◆ WHAT IS EXPECTED ◆
Copy out all lines in the data below containing the string "学校问题反馈".

◆ DATA EXTRACTS ◆

--- START ---

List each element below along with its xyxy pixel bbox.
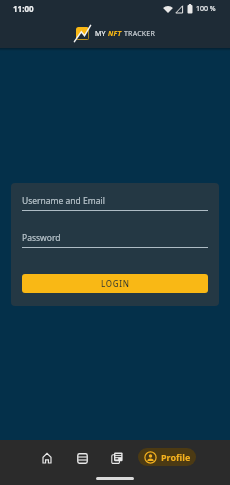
button[interactable]: Username and Email [22, 195, 208, 211]
button[interactable]: Password [22, 232, 208, 248]
button[interactable] [106, 447, 128, 469]
staticText: TRACKER [124, 29, 155, 39]
staticText: 11:00 [13, 3, 34, 14]
button[interactable]: Profile [138, 448, 196, 466]
staticText: LOGIN [101, 278, 130, 289]
button[interactable] [36, 447, 58, 469]
staticText: Profile [161, 451, 191, 463]
button[interactable]: LOGIN [22, 274, 208, 293]
staticText: NFT [108, 29, 122, 39]
button[interactable] [71, 447, 93, 469]
staticText: MY [95, 29, 106, 39]
staticText: Username and Email [22, 195, 105, 207]
staticText: 100 % [196, 4, 216, 14]
staticText: Password [22, 232, 61, 244]
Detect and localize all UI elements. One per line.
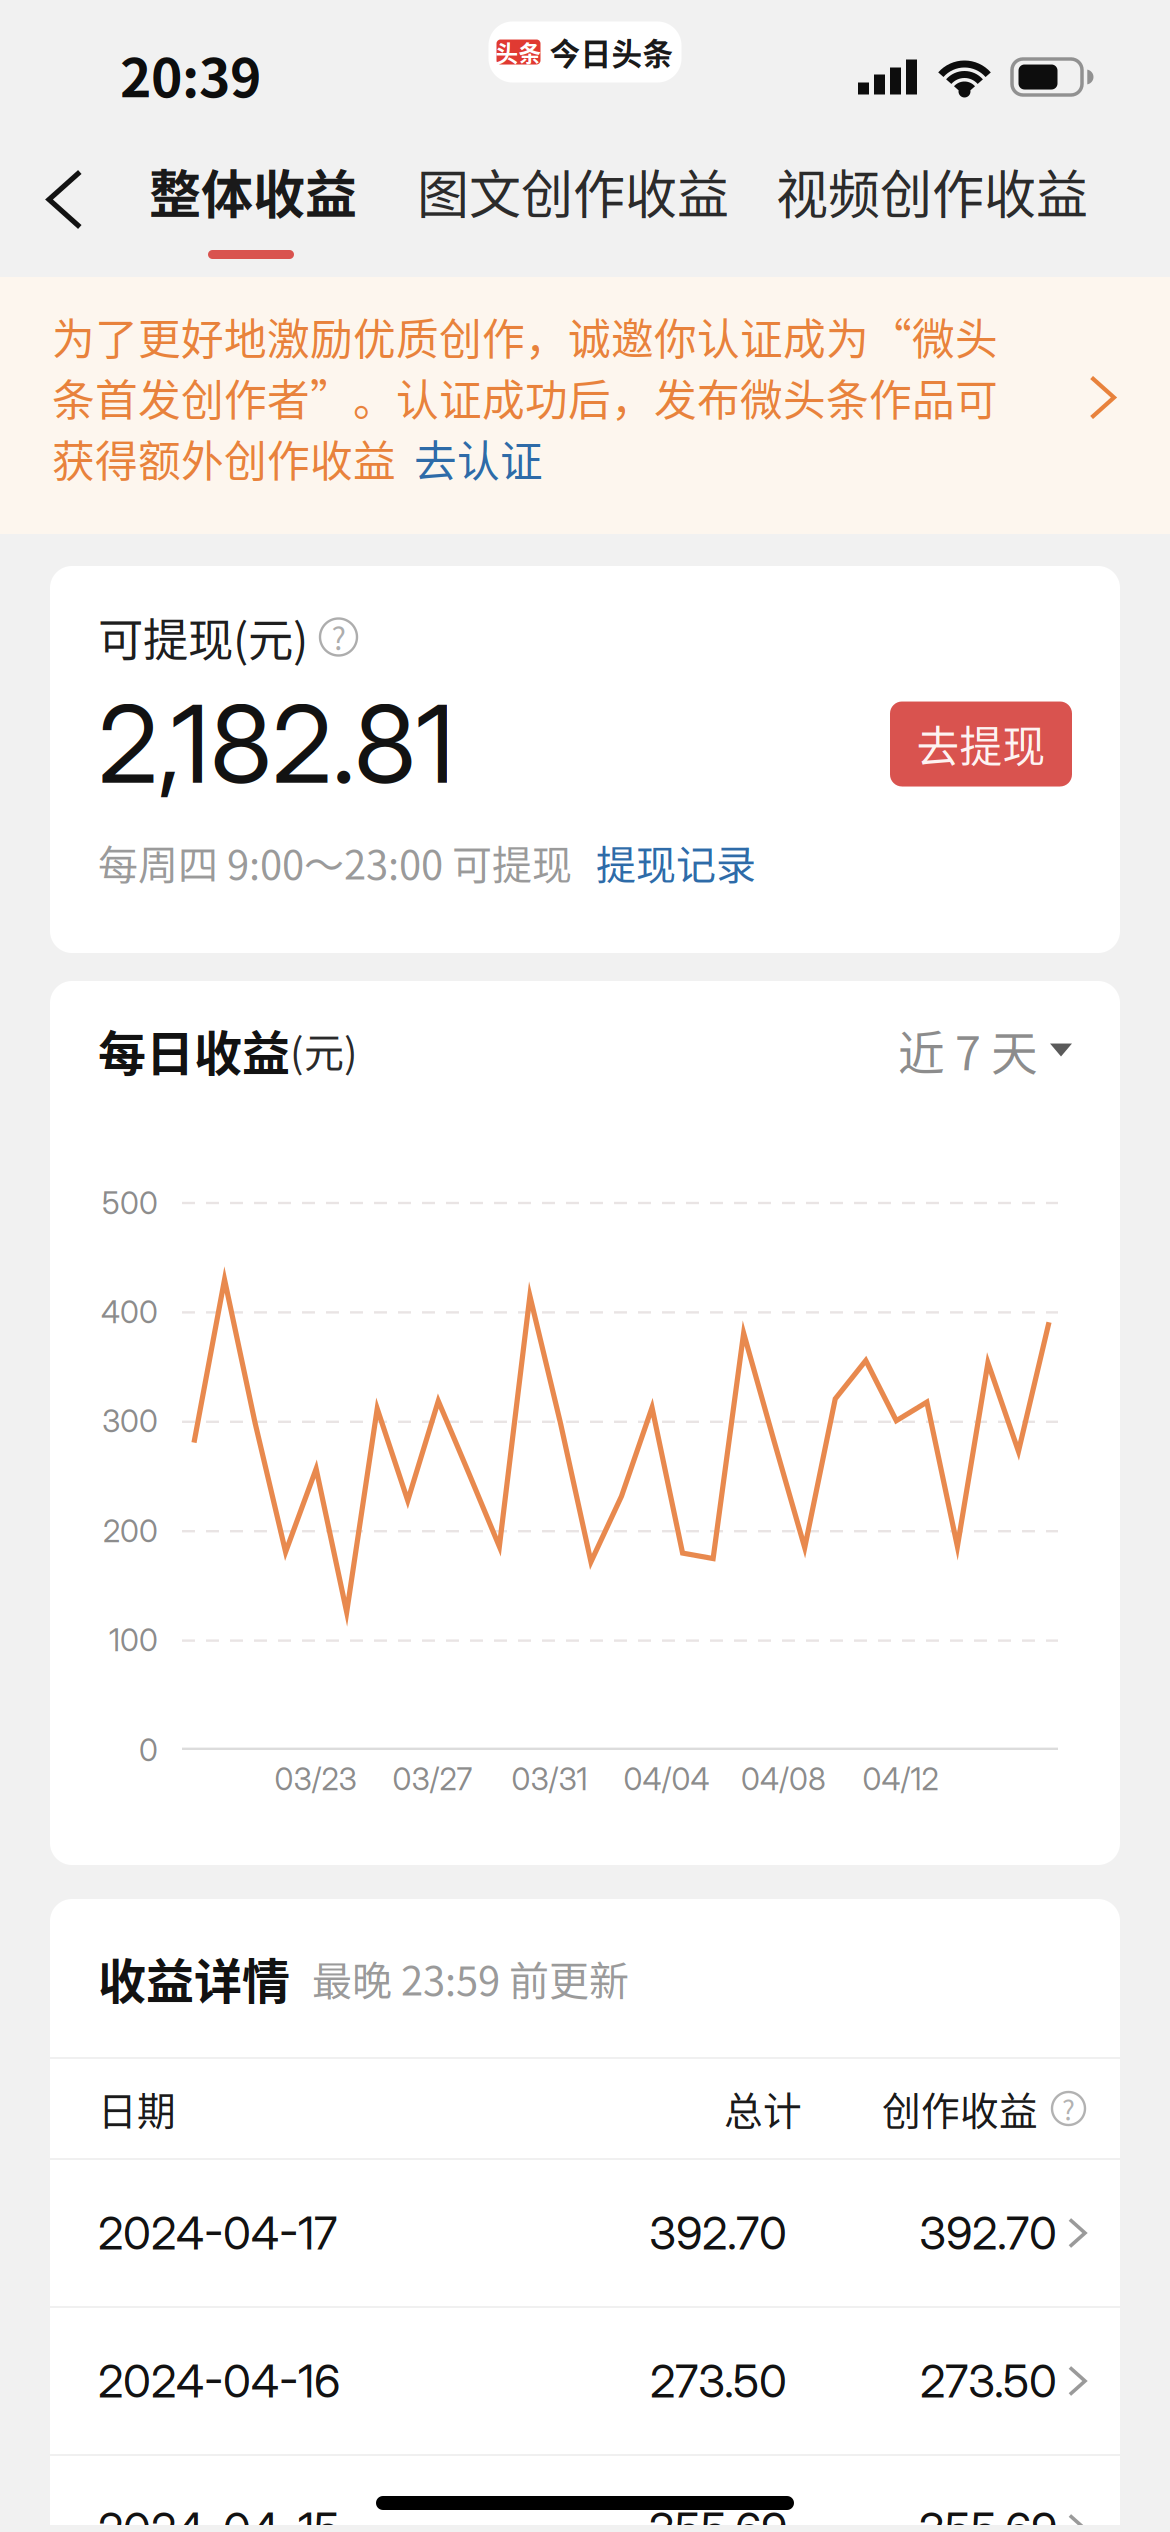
staticText: 近 7 天 — [898, 1016, 1038, 1084]
staticText: 为了更好地激励优质创作，诚邀你认证成为“微头 — [52, 306, 998, 367]
staticText: ? — [1062, 2089, 1075, 2128]
button[interactable]: 2024-04-17 — [50, 2160, 1120, 2306]
staticText: 图文创作收益 — [417, 153, 729, 229]
staticText: 2024-04-17 — [98, 2206, 337, 2260]
staticText: ? — [332, 615, 346, 659]
staticText: 273.50 — [920, 2354, 1057, 2408]
staticText: 392.70 — [649, 2206, 787, 2260]
staticText: 03/31 — [512, 1760, 588, 1798]
staticText: 今日头条 — [550, 30, 674, 74]
staticText: 去认证 — [414, 428, 543, 489]
staticText: 条首发创作者”。认证成功后，发布微头条作品可 — [52, 367, 998, 428]
staticText: 273.50 — [650, 2354, 787, 2408]
button[interactable]: 整体收益 — [149, 135, 417, 277]
staticText: 创作收益 — [882, 2080, 1038, 2136]
staticText: (元) — [290, 1021, 358, 1079]
button[interactable]: 视频创作收益 — [776, 135, 1144, 277]
staticText: 日期 — [98, 2080, 176, 2136]
button[interactable]: 去提现 — [890, 702, 1072, 786]
staticText: 获得额外创作收益 — [52, 428, 396, 489]
button[interactable]: 返回 — [0, 135, 149, 277]
staticText: 20:39 — [120, 35, 261, 113]
staticText: 整体收益 — [149, 153, 357, 229]
staticText: 每周四 9:00～23:00 可提现 — [98, 833, 572, 891]
staticText: 最晚 23:59 前更新 — [312, 1949, 629, 2007]
staticText: 400 — [101, 1293, 158, 1330]
staticText: 355.69 — [918, 2502, 1057, 2532]
button[interactable]: 2024-04-16 — [50, 2308, 1120, 2454]
button[interactable]: 近 7 天 — [898, 1016, 1072, 1084]
staticText: 2,182.81 — [98, 680, 455, 809]
staticText: 收益详情 — [98, 1943, 290, 2013]
staticText: 可提现(元) — [98, 604, 308, 670]
staticText: 每日收益 — [98, 1015, 290, 1085]
staticText: 04/12 — [862, 1760, 938, 1798]
staticText: 0 — [139, 1731, 158, 1768]
staticText: 300 — [102, 1402, 158, 1440]
staticText: 100 — [109, 1621, 158, 1658]
staticText: 去提现 — [916, 713, 1046, 775]
button[interactable]: 2024-04-15 — [50, 2456, 1120, 2532]
staticText: 355.69 — [648, 2502, 787, 2532]
staticText: 03/23 — [274, 1760, 356, 1798]
staticText: 2024-04-15 — [98, 2502, 340, 2532]
staticText: 头条 — [496, 36, 542, 68]
button[interactable]: 为了更好地激励优质创作，诚邀你认证成为“微头 — [0, 277, 1170, 534]
staticText: 2024-04-16 — [98, 2354, 340, 2408]
staticText: 392.70 — [919, 2206, 1057, 2260]
staticText: 04/04 — [624, 1760, 710, 1798]
staticText: 总计 — [724, 2080, 802, 2136]
staticText: 提现记录 — [596, 833, 756, 891]
staticText: 04/08 — [741, 1760, 826, 1798]
button[interactable]: 图文创作收益 — [417, 135, 776, 277]
staticText: 500 — [102, 1184, 158, 1222]
staticText: 200 — [103, 1512, 158, 1550]
button[interactable]: 提现记录 — [596, 833, 756, 891]
staticText: 视频创作收益 — [776, 153, 1088, 229]
staticText: 03/27 — [392, 1760, 472, 1798]
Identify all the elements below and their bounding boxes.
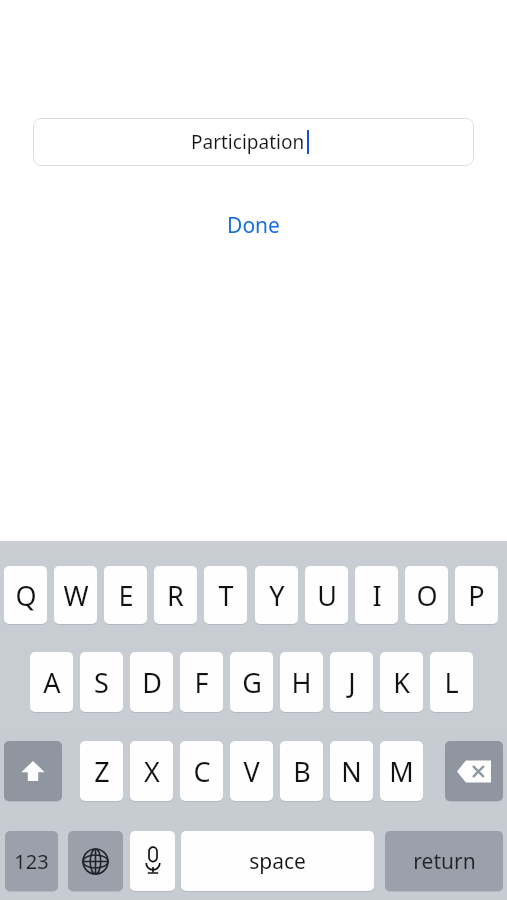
- staticText: Z: [94, 753, 110, 790]
- staticText: G: [242, 664, 262, 701]
- button[interactable]: D: [130, 652, 173, 712]
- staticText: space: [249, 847, 306, 876]
- staticText: 123: [14, 848, 49, 875]
- staticText: P: [468, 577, 485, 614]
- staticText: Participation: [191, 129, 305, 155]
- staticText: H: [291, 664, 312, 701]
- button[interactable]: L: [430, 652, 473, 712]
- staticText: V: [243, 753, 260, 790]
- staticText: Y: [269, 577, 285, 614]
- staticText: M: [389, 753, 414, 790]
- button[interactable]: R: [154, 566, 197, 624]
- button[interactable]: T: [204, 566, 247, 624]
- button[interactable]: I: [355, 566, 398, 624]
- button[interactable]: Shift: [4, 741, 62, 801]
- staticText: E: [118, 577, 134, 614]
- staticText: W: [63, 577, 89, 614]
- staticText: C: [193, 753, 211, 790]
- button[interactable]: O: [405, 566, 448, 624]
- button[interactable]: P: [455, 566, 498, 624]
- staticText: R: [167, 577, 184, 614]
- button[interactable]: E: [104, 566, 147, 624]
- staticText: U: [317, 577, 337, 614]
- staticText: Q: [15, 577, 37, 614]
- button[interactable]: W: [54, 566, 97, 624]
- button[interactable]: V: [230, 741, 273, 801]
- staticText: T: [218, 577, 234, 614]
- staticText: O: [416, 577, 438, 614]
- button[interactable]: Z: [80, 741, 123, 801]
- button[interactable]: return: [385, 831, 503, 891]
- staticText: L: [444, 664, 459, 701]
- button[interactable]: A: [30, 652, 73, 712]
- button[interactable]: H: [280, 652, 323, 712]
- button[interactable]: 123: [5, 831, 58, 891]
- staticText: return: [413, 847, 476, 876]
- staticText: I: [372, 577, 382, 614]
- staticText: F: [194, 664, 209, 701]
- button[interactable]: G: [230, 652, 273, 712]
- button[interactable]: Voice input: [130, 831, 175, 891]
- button[interactable]: K: [380, 652, 423, 712]
- button[interactable]: M: [380, 741, 423, 801]
- button[interactable]: space: [181, 831, 374, 891]
- staticText: N: [341, 753, 362, 790]
- staticText: B: [293, 753, 311, 790]
- button[interactable]: Switch keyboard language: [68, 831, 123, 891]
- button[interactable]: N: [330, 741, 373, 801]
- button[interactable]: F: [180, 652, 223, 712]
- button[interactable]: S: [80, 652, 123, 712]
- button[interactable]: U: [305, 566, 348, 624]
- staticText: D: [142, 664, 162, 701]
- button[interactable]: Y: [255, 566, 298, 624]
- button[interactable]: Participation: [33, 118, 474, 166]
- staticText: Done: [227, 211, 280, 240]
- button[interactable]: B: [280, 741, 323, 801]
- button[interactable]: J: [330, 652, 373, 712]
- staticText: A: [43, 664, 61, 701]
- button[interactable]: Q: [4, 566, 47, 624]
- button[interactable]: C: [180, 741, 223, 801]
- button[interactable]: Done: [0, 208, 507, 242]
- staticText: S: [94, 664, 109, 701]
- button[interactable]: X: [130, 741, 173, 801]
- staticText: X: [144, 753, 160, 790]
- staticText: J: [348, 664, 356, 701]
- staticText: K: [393, 664, 410, 701]
- button[interactable]: Backspace: [445, 741, 503, 801]
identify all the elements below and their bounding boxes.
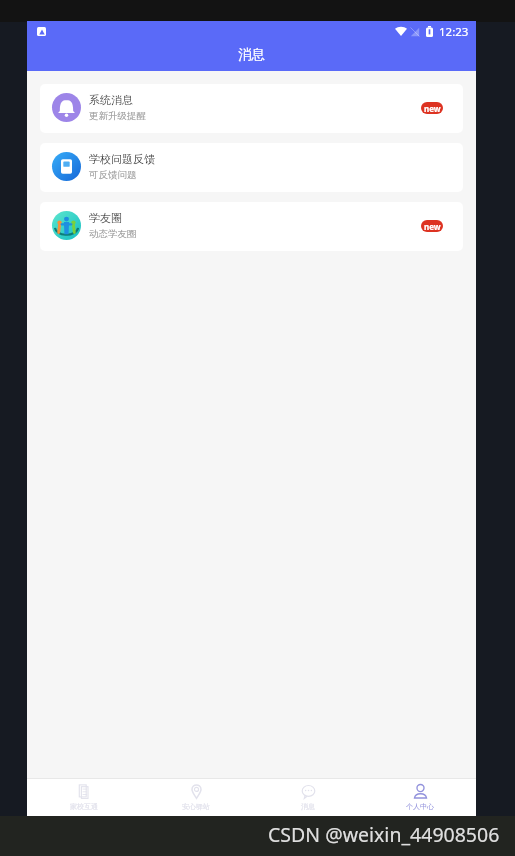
- staticText: 个人中心: [406, 802, 434, 811]
- button[interactable]: 家校互通: [27, 779, 140, 816]
- button[interactable]: 消息: [252, 779, 364, 816]
- staticText: 可反馈问题: [89, 169, 137, 181]
- staticText: 消息: [238, 46, 265, 63]
- staticText: 消息: [301, 802, 315, 811]
- staticText: 12:23: [439, 24, 469, 40]
- button[interactable]: 系统消息: [40, 84, 463, 133]
- staticText: 系统消息: [89, 93, 133, 107]
- staticText: 安心驿站: [182, 802, 210, 811]
- staticText: 更新升级提醒: [89, 110, 146, 122]
- staticText: new: [424, 221, 441, 232]
- button[interactable]: 安心驿站: [140, 779, 252, 816]
- staticText: 学校问题反馈: [89, 152, 155, 166]
- staticText: 学友圈: [89, 211, 122, 225]
- staticText: CSDN @weixin_44908506: [268, 821, 500, 848]
- staticText: new: [424, 103, 441, 114]
- button[interactable]: 学友圈: [40, 202, 463, 251]
- staticText: 家校互通: [70, 802, 98, 811]
- button[interactable]: 个人中心: [364, 779, 476, 816]
- button[interactable]: 学校问题反馈: [40, 143, 463, 192]
- staticText: 动态学友圈: [89, 228, 137, 240]
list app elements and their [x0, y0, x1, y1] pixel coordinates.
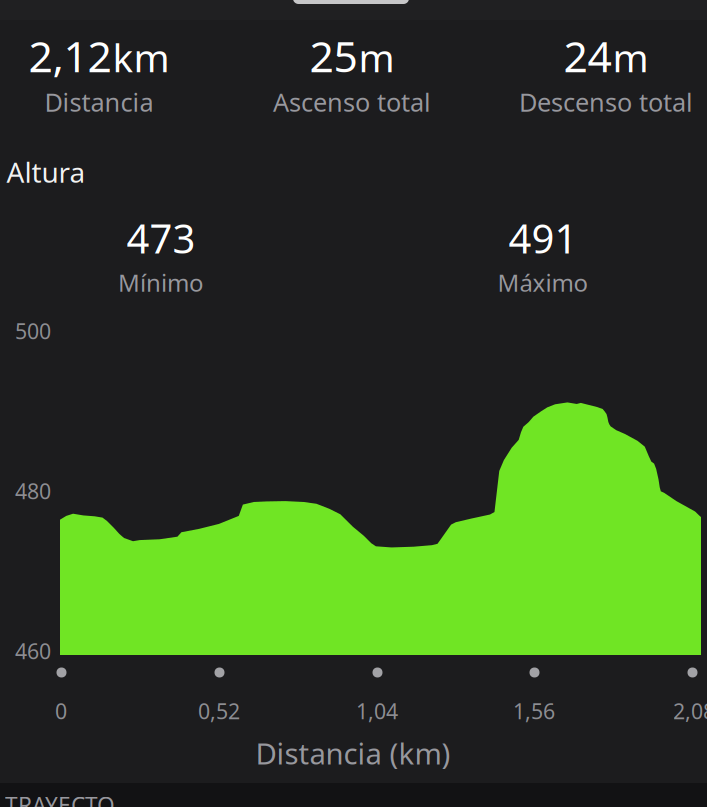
- staticText: 1,56: [513, 697, 555, 725]
- staticText: 0: [55, 697, 67, 725]
- staticText: 473: [126, 212, 196, 265]
- staticText: 480: [15, 477, 51, 505]
- staticText: 460: [15, 637, 51, 665]
- staticText: Ascenso total: [273, 85, 431, 119]
- staticText: 0,52: [198, 697, 240, 725]
- staticText: 1,04: [356, 697, 398, 725]
- button[interactable]: Sheet grabber: [293, 0, 409, 4]
- staticText: Altura: [6, 153, 86, 191]
- staticText: 500: [15, 317, 51, 345]
- staticText: 491: [508, 212, 578, 265]
- staticText: 25: [310, 27, 358, 84]
- staticText: TRAYECTO: [5, 790, 115, 807]
- staticText: m: [612, 32, 648, 83]
- staticText: m: [358, 32, 394, 83]
- staticText: Distancia (km): [256, 734, 450, 772]
- staticText: Máximo: [498, 267, 588, 298]
- staticText: Distancia: [44, 85, 154, 119]
- staticText: 2,08: [673, 697, 707, 725]
- staticText: Descenso total: [519, 85, 693, 119]
- staticText: 2,12: [28, 27, 112, 84]
- staticText: 24: [564, 27, 612, 84]
- staticText: km: [112, 32, 170, 83]
- staticText: Mínimo: [118, 267, 204, 298]
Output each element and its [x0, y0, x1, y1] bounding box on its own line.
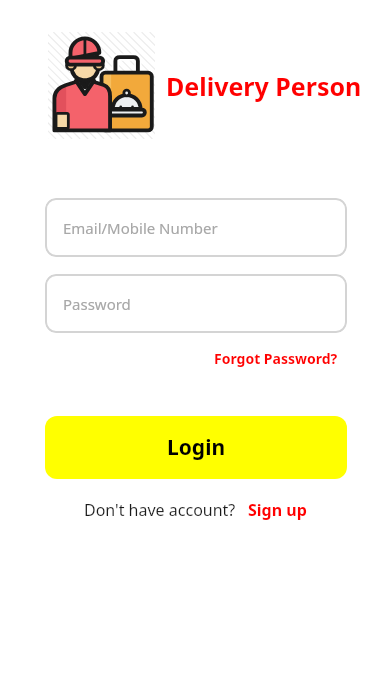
staticText: Forgot Password?	[214, 349, 338, 368]
staticText: Delivery Person	[166, 69, 362, 103]
staticText: Sign up	[248, 499, 307, 521]
button[interactable]: Password	[45, 274, 347, 333]
staticText: Don't have account?	[84, 499, 236, 521]
button[interactable]: Login	[45, 416, 347, 479]
staticText: Login	[167, 433, 226, 462]
button[interactable]: Forgot Password?	[212, 347, 340, 370]
staticText: Email/Mobile Number	[63, 218, 218, 238]
button[interactable]: Email/Mobile Number	[45, 198, 347, 257]
button[interactable]: Sign up	[246, 497, 309, 523]
staticText: Password	[63, 294, 131, 314]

--- END ---

◆ ANSWER FOR THE TASK ◆
- staticText: 学校问题反馈: [89, 152, 155, 166]
- button[interactable]: 学校问题反馈: [40, 143, 463, 192]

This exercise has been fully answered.